She felt watched.
She whirled around and stared at the night-blackened window, and a hideous white face with circles of darkness for eyes was gibbering in at her, the face of a monstrous lunatic that had been hiding in these groaning walls all along-
It was only a pattern of frost on the outside of the glass.
She let her breath out in a long, susurrating whisper of fear, and it seemed to her that she heard, quite clearly this time, amused titters from somewhere.
(You're jumping at shadows. It's bad enough without that. By tomorrow morning, you'll be ready for the rubber room.)
There was only one way to allay those fears and she knew what it was.
She would have to go down and make sure Jack was still in the pantry.
Very simple. Go downstairs. Have a peek. Come back up. Oh, by the way, stop and grab the tray on the registration counter. The omelet would be a washout, but the soup could be reheated on the hotplate by Jack's typewriter.
(Oh yes and don't get killed if he's down there with a knife.)
She walked to the dresser, trying to shake off the mantle of fear that lay on her. Scattered across the dresser's top was a pile of change, a stack of gasoline chits for the hotel truck, the two pipes Jack brought with him everywhere but rarely smoked... and his key ring.
She picked it up, held it in her hand for a moment, and then put it back down. The idea of locking the bedroom door behind her had occurred, but it just didn't appeal. Danny was asleep. Vague thoughts of fire passed through her mind, and something else nibbled more strongly, but she let it go:
Wendy crossed the room, stood indecisively by the door for a moment, then took the knife from the pocket of her robe and curled her right hand around the wooden haft,:
She pulled the door open.
The short corridor leading to their quarters was bare. The electric wall flambeaux all shone brightly at their regular intervals, showing off the rug's blue background and sinuous, weaving pattern.
(See? No boogies here.)
(No, of course not. They want you out. They want you to do something silly and womanish, and that is exactly what you are doing.)
She hesitated again, miserably caught, not wanting to leave Danny and the safety of the apartment and at the same time needing badly to reassure herself that Jack was still.
safely packed away.
(Of course he is.)
(But the voices)
(There were no voices. It was your imagination. It was the wind.)
"It wasn't the wind."
The sound of her own voice made her jump. But the deadly certainty in it made her go forward. The knife swung by her side, catching angles of light and throwing them on the silk wallpaper. Her slippers whispered against the carpet's nap. Her nerves were singing like wires.

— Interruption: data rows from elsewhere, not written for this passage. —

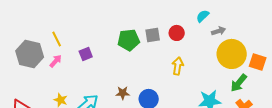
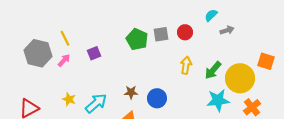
green pentagon: (129, 40) -> (137, 39), turned 30
yellow circle: (232, 54) -> (240, 78), moved
green arrow: (239, 83) -> (213, 70), moved

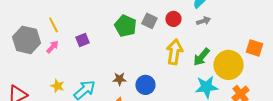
gray arrow: (227, 30) -> (203, 21), moved
gray square: (161, 34) -> (149, 21), turned 35
yellow arrow: (186, 65) -> (174, 52), size x1.4

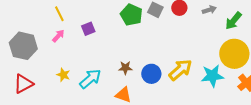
gray hexagon: (26, 40) -> (23, 46), moved
yellow arrow: (174, 52) -> (180, 70), moved, turned 40
green arrow: (201, 57) -> (233, 21), moved

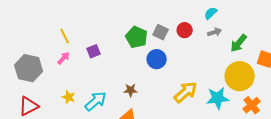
blue circle: (151, 74) -> (157, 59), moved

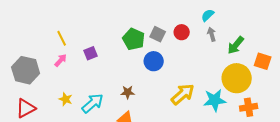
gray arrow: (215, 32) -> (212, 34), turned -88
orange cross: (252, 105) -> (249, 107), turned 30

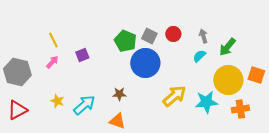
cyan semicircle: (208, 15) -> (199, 56), moved
blue circle: (154, 61) -> (145, 63), size x1.5
orange square: (263, 61) -> (256, 75), moved

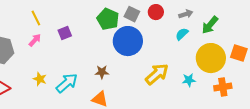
gray arrow: (203, 36) -> (186, 14), turned 88
cyan star: (206, 102) -> (189, 80), size x0.6

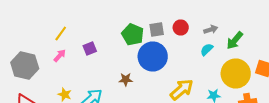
gray square: (132, 14) -> (157, 30), turned -35
yellow line: (36, 18) -> (61, 34), turned 63
brown star: (102, 72) -> (126, 80), moved

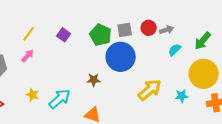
gray arrow: (211, 30) -> (167, 30), moved
purple square: (90, 48) -> (64, 35), moved, turned -32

She reached the corner of the main corridor and peered around, her mind stiffened for whatever she might see there.
There was nothing to see.
After a moment's hesitation she rounded the corner and began down the main corridor. Each step toward the shadowy stairwell increased her dread and made her aware that she was leaving her sleeping son behind, alone and unprotected. The sound of her slippers against the carpet seemed louder and louder in her ears; twice she looked back over her shoulder to convince herself that someone wasn't creeping up behind her.

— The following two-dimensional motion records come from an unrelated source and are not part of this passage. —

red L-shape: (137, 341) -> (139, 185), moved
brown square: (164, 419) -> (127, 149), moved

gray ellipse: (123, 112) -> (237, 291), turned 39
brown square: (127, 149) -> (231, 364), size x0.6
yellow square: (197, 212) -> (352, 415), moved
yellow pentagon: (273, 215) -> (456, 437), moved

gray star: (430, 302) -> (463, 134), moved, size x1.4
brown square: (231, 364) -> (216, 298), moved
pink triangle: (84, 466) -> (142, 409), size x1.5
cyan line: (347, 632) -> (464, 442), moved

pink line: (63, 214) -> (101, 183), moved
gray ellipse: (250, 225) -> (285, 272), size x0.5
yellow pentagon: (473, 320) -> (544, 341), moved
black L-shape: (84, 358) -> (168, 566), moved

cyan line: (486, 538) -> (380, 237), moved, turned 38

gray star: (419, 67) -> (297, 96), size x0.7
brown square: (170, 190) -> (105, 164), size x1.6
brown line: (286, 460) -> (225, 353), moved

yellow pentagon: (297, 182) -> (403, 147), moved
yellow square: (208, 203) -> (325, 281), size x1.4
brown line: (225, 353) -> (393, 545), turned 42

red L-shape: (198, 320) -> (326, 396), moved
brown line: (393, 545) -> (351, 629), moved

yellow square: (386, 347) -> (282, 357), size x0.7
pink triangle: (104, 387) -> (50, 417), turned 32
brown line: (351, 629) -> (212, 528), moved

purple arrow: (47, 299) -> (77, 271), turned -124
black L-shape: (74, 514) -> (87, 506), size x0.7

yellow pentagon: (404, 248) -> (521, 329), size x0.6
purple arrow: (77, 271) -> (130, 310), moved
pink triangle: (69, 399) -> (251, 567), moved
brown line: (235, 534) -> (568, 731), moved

She reached the stairwell and put her hand on the cold newel post at the top of the railing. There were nineteen wide steps down to the lobby. She had counted them enough times to know. Nineteen carpeted stair risers, and nary a Jack crouching on any one of them. Of course not. Jack was locked in the pantry behind a hefty steel bolt and a thick wooden door.
But the lobby was dark and oh so full of shadows.
Her pulse thudded steadily and deeply in her throat.
Ahead and slightly to the left, the brass yaw of the elevator stood mockingly open, inviting her to step in and take the ride of her life.
(No thank you)
The inside of the car had been draped with pink and white crepe streamers. Confetti had burst from two tubular party favors. Lying in the rear left corner was an empty bottle of champagne.
She sensed movement above her and wheeled to look up the nineteen steps leading to the dark second-floor landing and saw nothing; yet there was a disturbing corner-of-the-eye sensation that things
(things)
had leaped back into the deeper darkness of the hallway up there just before her eyes could register them.
She looked down the stairs again.
Her right hand was sweating against the wooden handle of the knife; she switched it to her left, wiped her right palm against the pink terrycloth of her robe, and switched the knife back. Almost unaware that her mind had given her body the command to go forward, she began down the stairs, left foot then right, left foot then right, her free hand trailing lightly on the banister.